Stravolto per forza di cose l'infield, con l'interbase Mariani a lanciare, il manager Abate si era visto costretto a coprire il "buco" con uno straordinario Antonio Sabìa, fermo da quattro anni e senza allenamenti, che ha splendidamente svolto il suo compito. La seconda base è stata presa in gestione dallo stesso manager, mentre in terza è finito LaMonica. Se per lo meno all'inizio la difesa ha retto egregiamente, incassando 'solo' un punto in ognuna delle prime tre riprese, l'attacco ha decisamente deluso: solo 4 le valide (2 di LaMonica, le altre del solito Mariani e di Sabìa) rispetto alle 14 dei padroni di casa. Un confronto impietoso che spiega il risultato, già 10 a 0 al settimo inning. Il colpo di grazia i Vikings lo hanno subito nella quarta difesa, nella quale Cairo ha di fatto chiuso l'incontro portandosi sul 7 a 0. La sconfitta e l'attuale situazione in graduatoria segnano forse ineluttabilmente la fine di un ciclo, come ammette un
delusissimo capitan Nicola  Buzzetti (foto sopra) «Probabilmente sì - ammette con un pizzico di rassegnazione (ndr) - abbiamo vinto gli ultimi due campionati grazie ad una difesa solida, guidata da lanciatori capaci di limitare a poche valide gli attacchi avversari, e un attacco cinico, capace di 'infilare' le battute sufficienti per portare a casa il risultato. Quest'anno già sapevamo che a causa delle tante defezioni, soprattutto di quelle dell'ultima ora, la difesa non sarebbe stata così rocciosa, ma non ci si aspettava certo un calo così vistoso in battuta.
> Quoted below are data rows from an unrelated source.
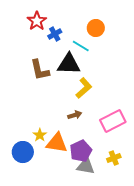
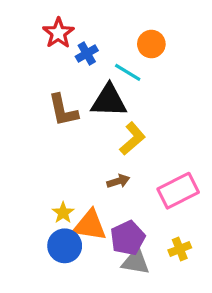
blue circle: (23, 152) -> (65, 246), moved

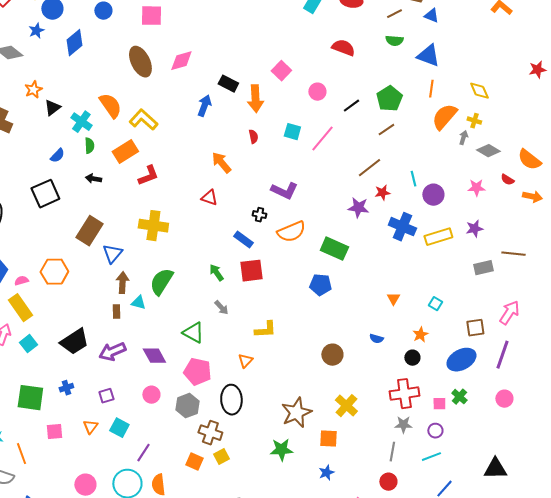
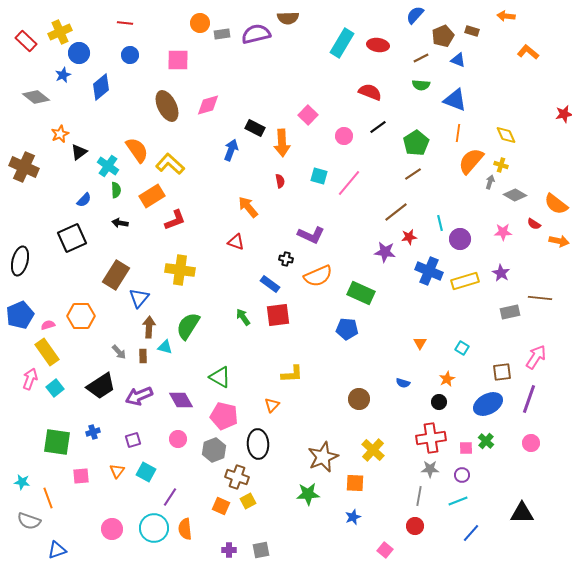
black line: (351, 106) -> (378, 127), moved
purple star: (474, 229) -> (501, 273), turned -30
gray arrow: (221, 308) -> (119, 352), moved

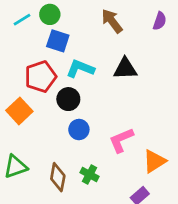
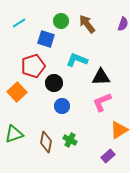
green circle: (50, 14) -> (61, 21), moved
cyan L-shape: (80, 69) -> (77, 60), moved
black triangle: (125, 69) -> (101, 77), moved
pink L-shape: (121, 140) -> (102, 102), moved

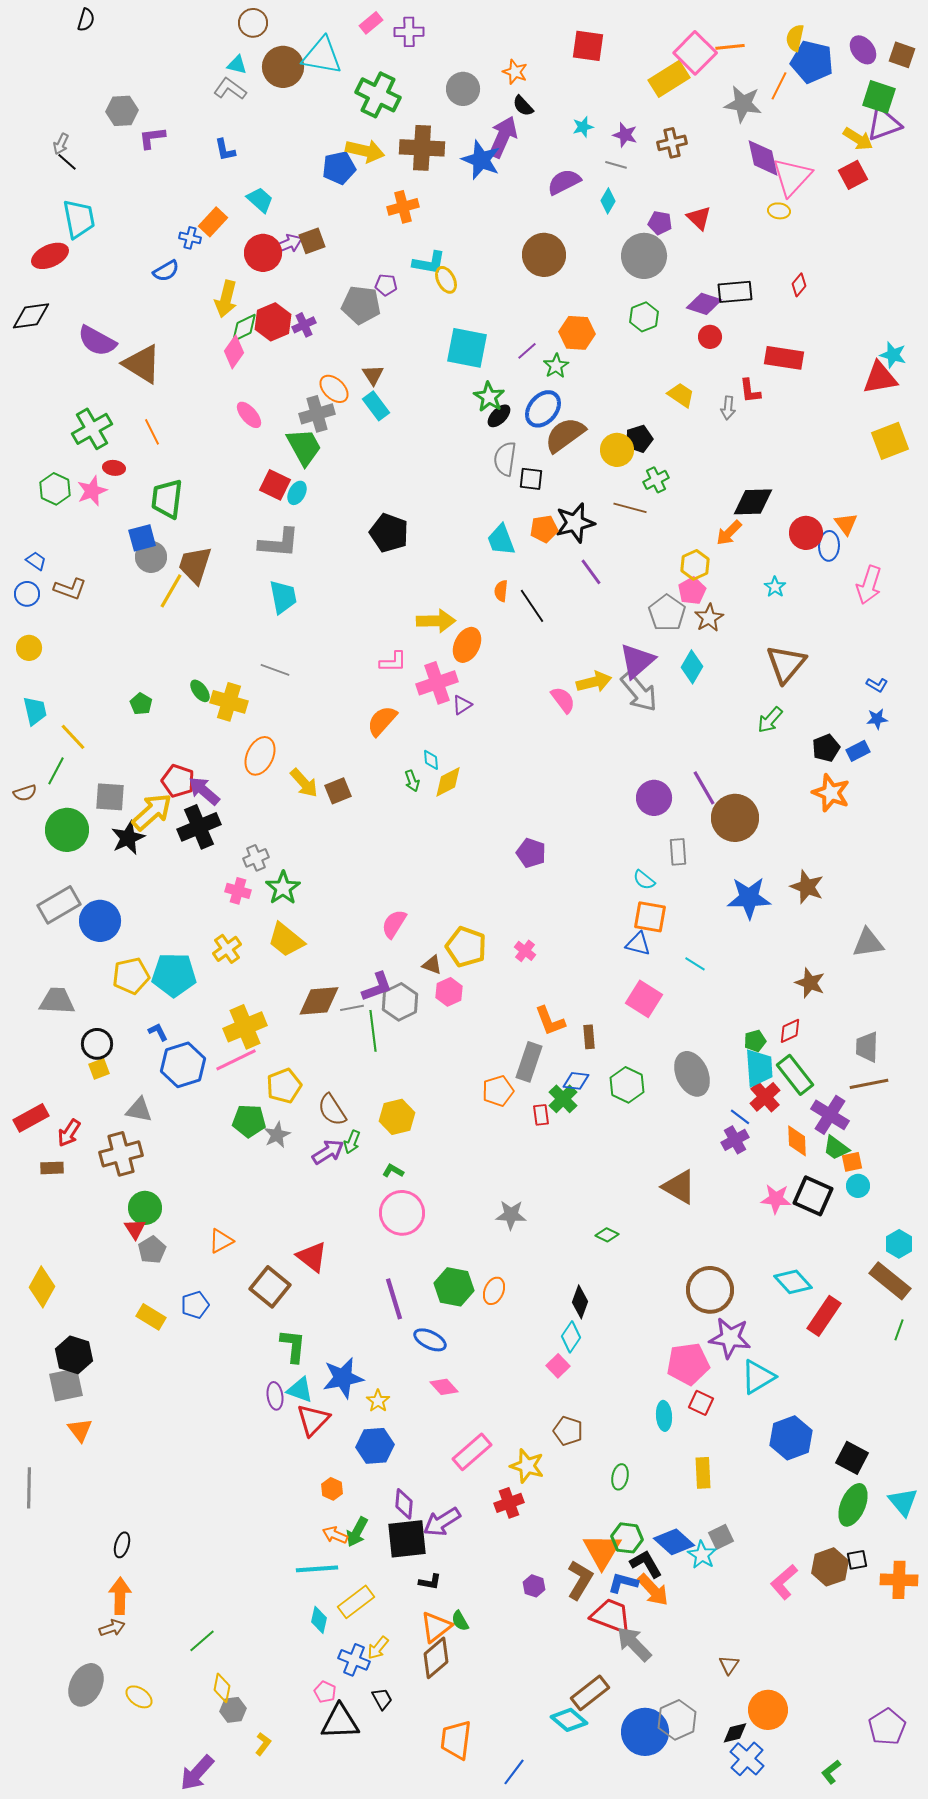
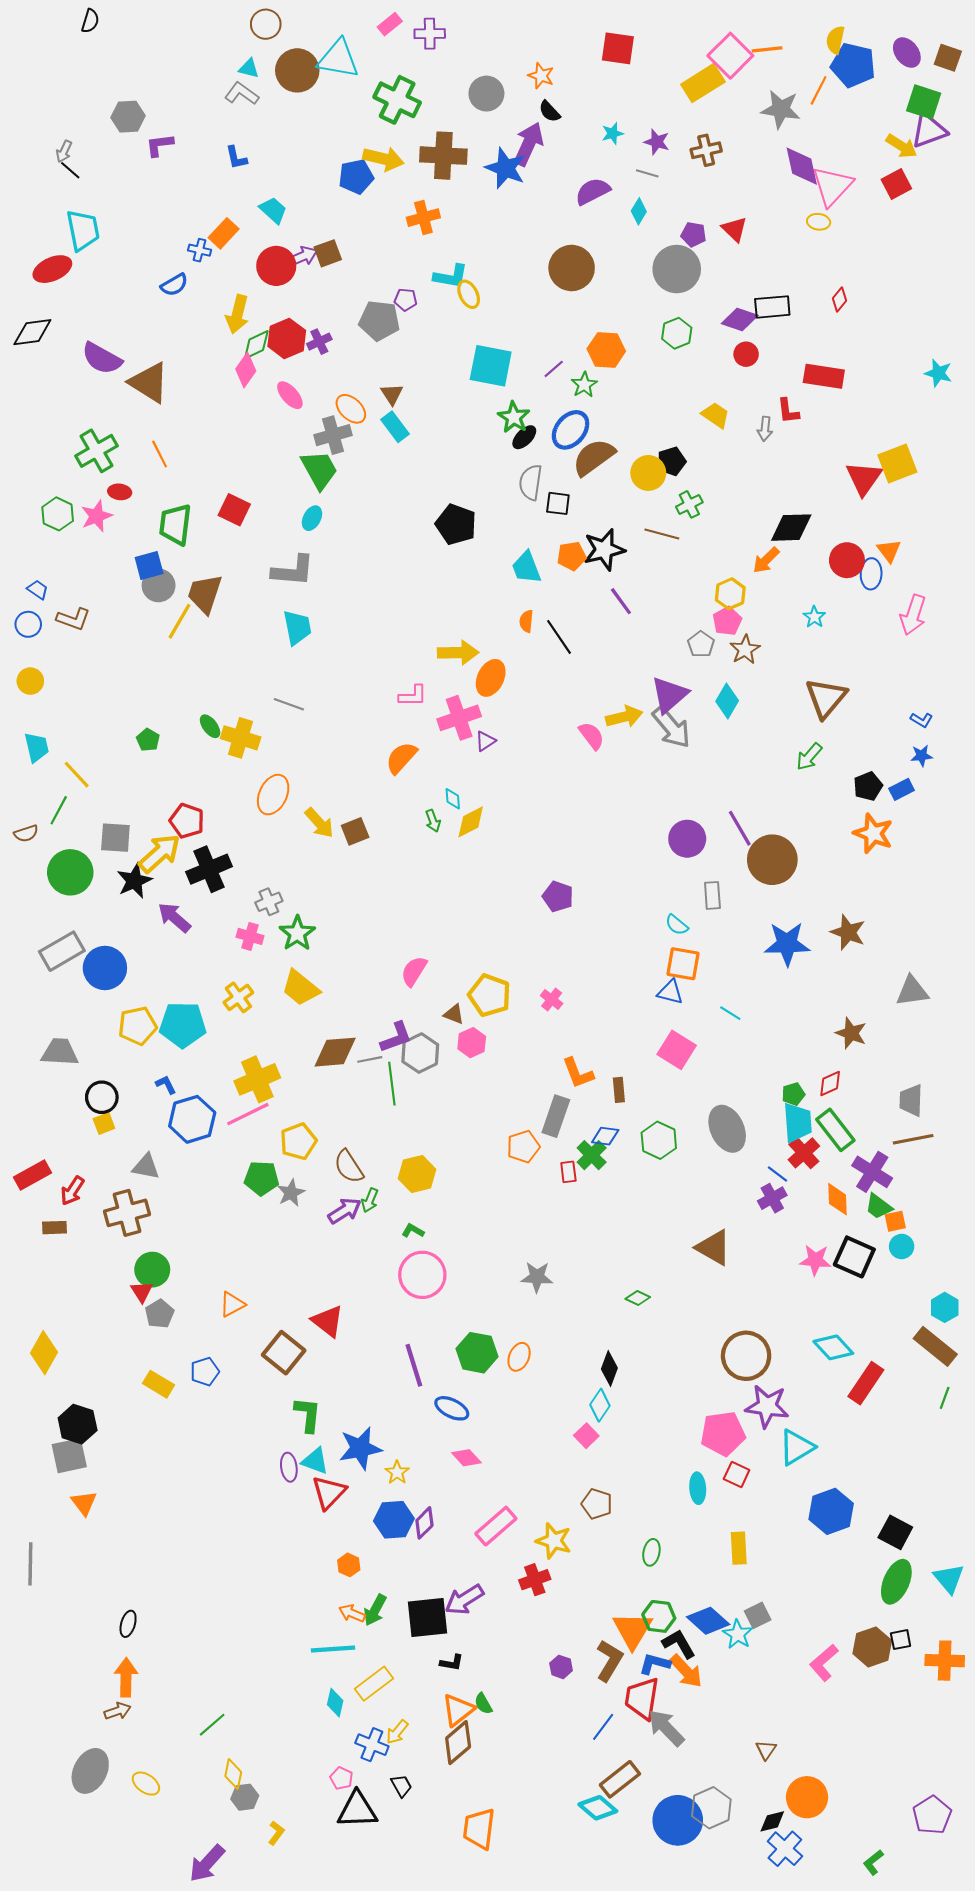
red triangle: (880, 378) -> (864, 478), moved, turned -45
pink ellipse: (249, 415) -> (290, 395), moved
yellow square: (890, 441) -> (897, 463), moved
red square: (275, 485) -> (234, 510), moved
black pentagon: (389, 533) -> (456, 524), moved
gray pentagon: (667, 613) -> (701, 644), size x0.7
purple arrow: (204, 791) -> (174, 918), moved
purple diamond: (404, 1504) -> (424, 1523), moved, turned 40
red trapezoid: (611, 1616) -> (642, 1698), turned -102
blue line: (514, 1772) -> (603, 1727), moved

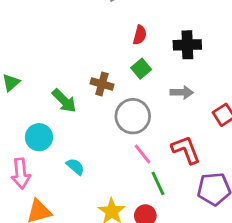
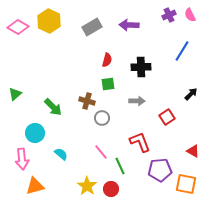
green square: (141, 69) -> (108, 84), turned 32
brown cross: (102, 84) -> (87, 101), moved
gray circle: (133, 116) -> (102, 118), size x0.6
pink line: (143, 154) -> (101, 152), moved

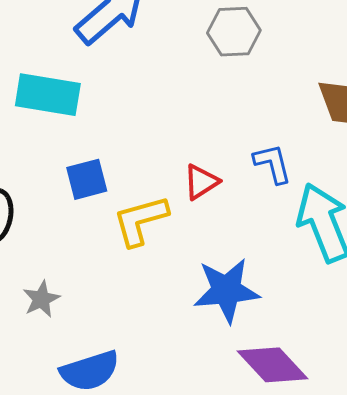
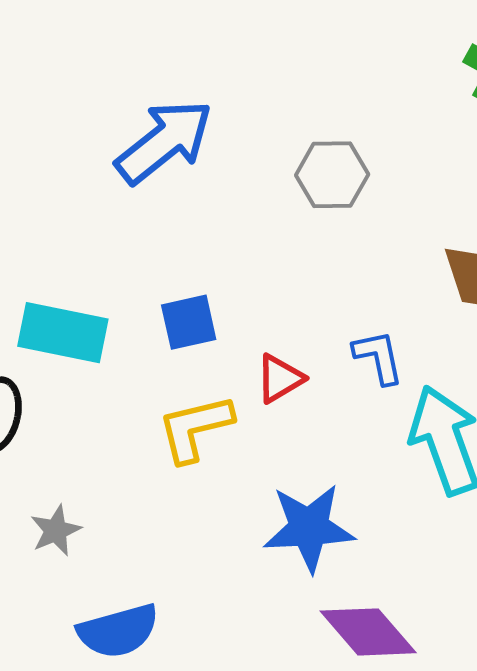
cyan rectangle: (48, 95) -> (63, 333), moved
blue square: (87, 179) -> (189, 322), moved

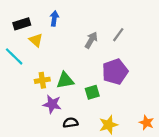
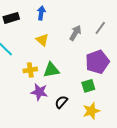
yellow triangle: (36, 40) -> (42, 40), moved
green square: (92, 92) -> (88, 86), moved
black semicircle: (71, 123) -> (61, 102), moved, turned -40

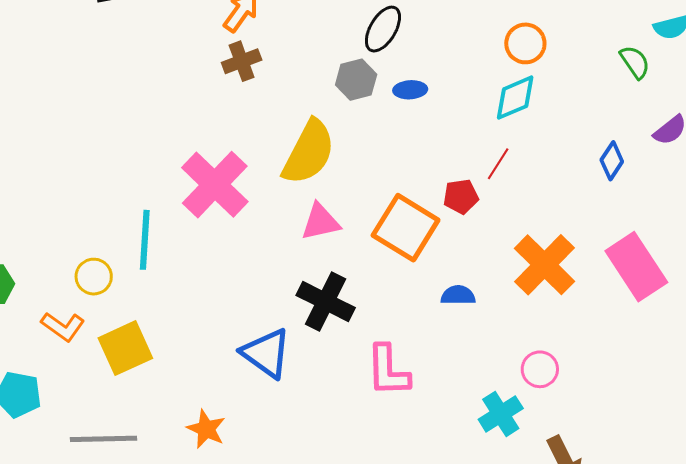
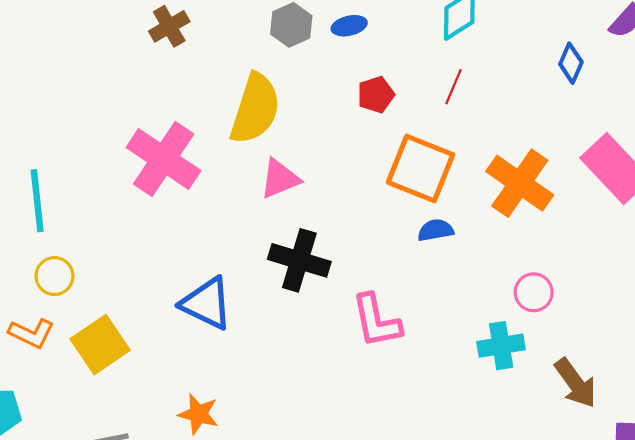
red pentagon: (461, 197) -> (376, 95), moved
orange square: (406, 228) -> (421, 168), moved
cyan line: (145, 240) -> (37, 201), moved
blue triangle: (266, 353) -> (207, 303), moved
cyan cross: (501, 414) -> (501, 346), turned 33

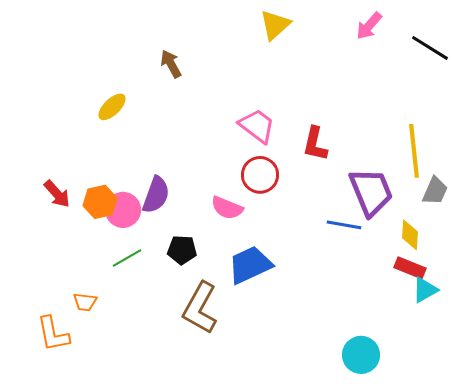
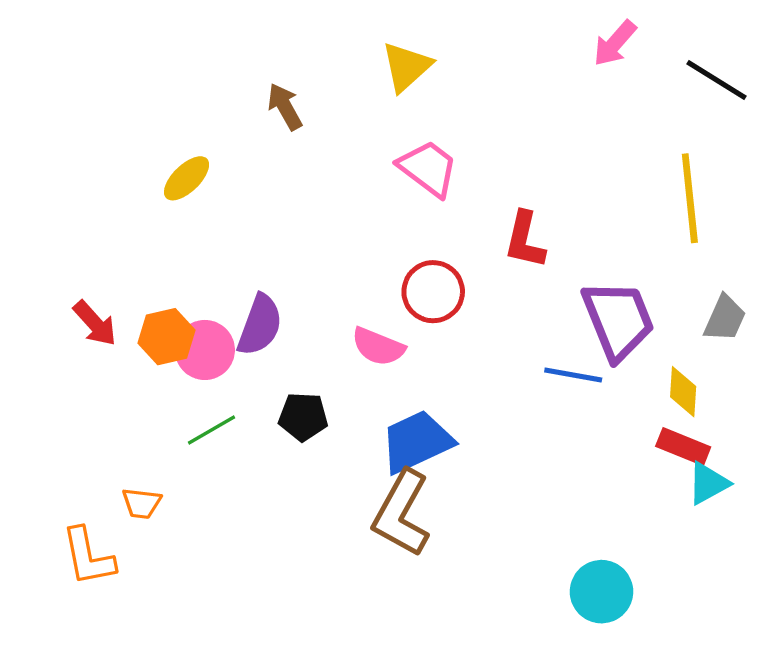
yellow triangle: (275, 25) -> (406, 67), moved
pink trapezoid: (257, 126) -> (428, 168), moved
yellow line: (414, 151) -> (690, 198), moved
brown L-shape: (200, 308) -> (401, 513), moved

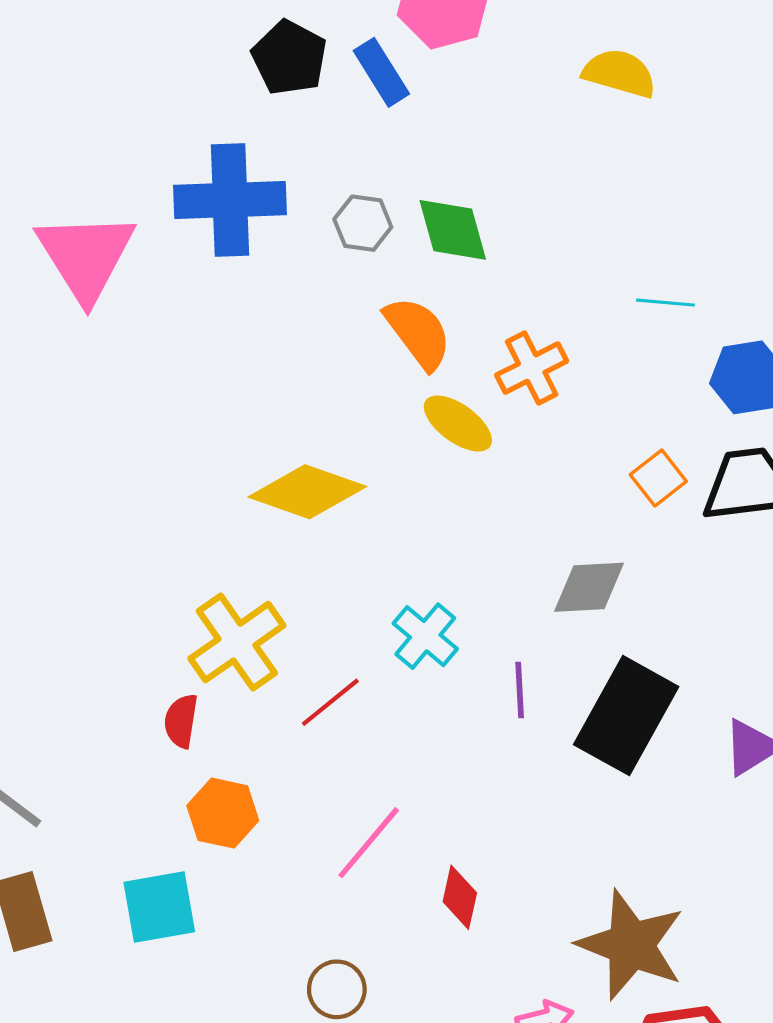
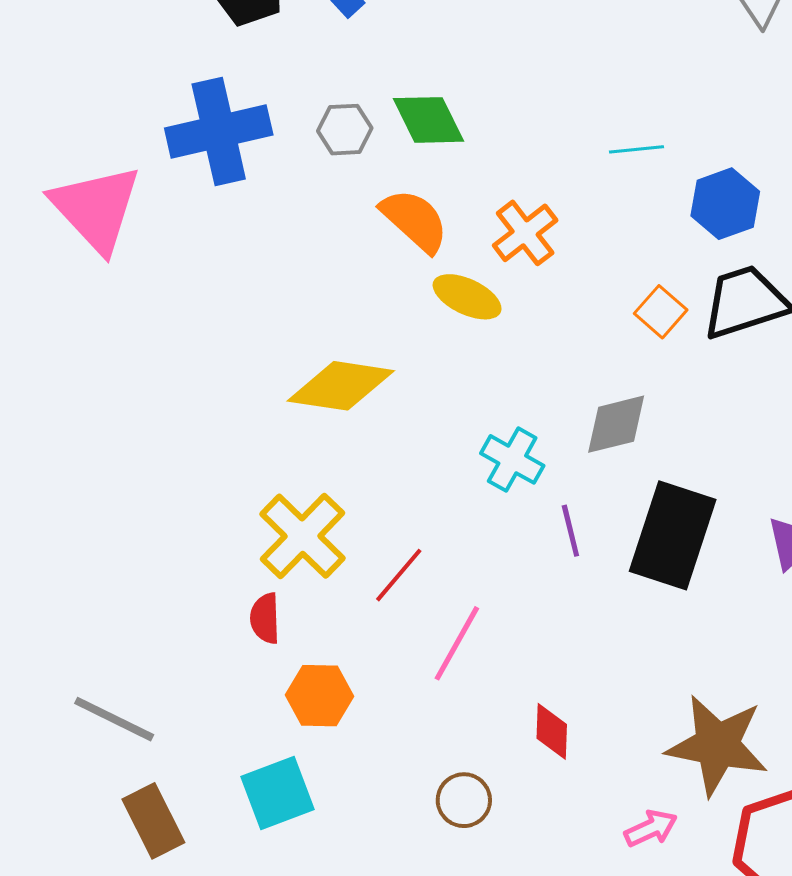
cyan cross: (425, 636) -> (512, 459), moved
pink line: (369, 843) -> (457, 643), moved
brown circle: (337, 989) -> (464, 800), moved

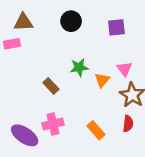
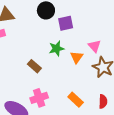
purple square: (116, 27) -> (66, 23), moved
red semicircle: (128, 124) -> (103, 101), moved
Se incassi mediamente una decina di valide a partita e ne fai solo 5/6 - sostiene il capitano - è impossibile vincere, a meno che non siano home run, e non è certo questa la nostra caratteristica. Comunque i ragazzi sono splendidi, siamo un grande gruppo e restare tale in annate così difficili è un vero miracolo. Forse è questa la nostra vittoria più importante. Non tutto è perduto, ma la situazione è ingarbugliata, ci vogliono altre 2/3 vittorie per salvarci e le vittorie  alla nostra portata sono con Cernusco, gli amici di Bovisio e Settimo. Se entreremo nel box di battuta con la stessa cattiveria degli scorsi anni ce la faremo sicuramente». 
Ambiente dunque sereno a Malnate, nonostante tutto,  ma il nemico peggiore in questi casi è la rassegnazione. Per centrare realmente la salvezza, oltre all'allenamento, occorre recuperare moralmente e mentalmente. 
Intanto il prossimo appuntamento è al GurianField contro il Cus Milano, leader imbattuto del girone A.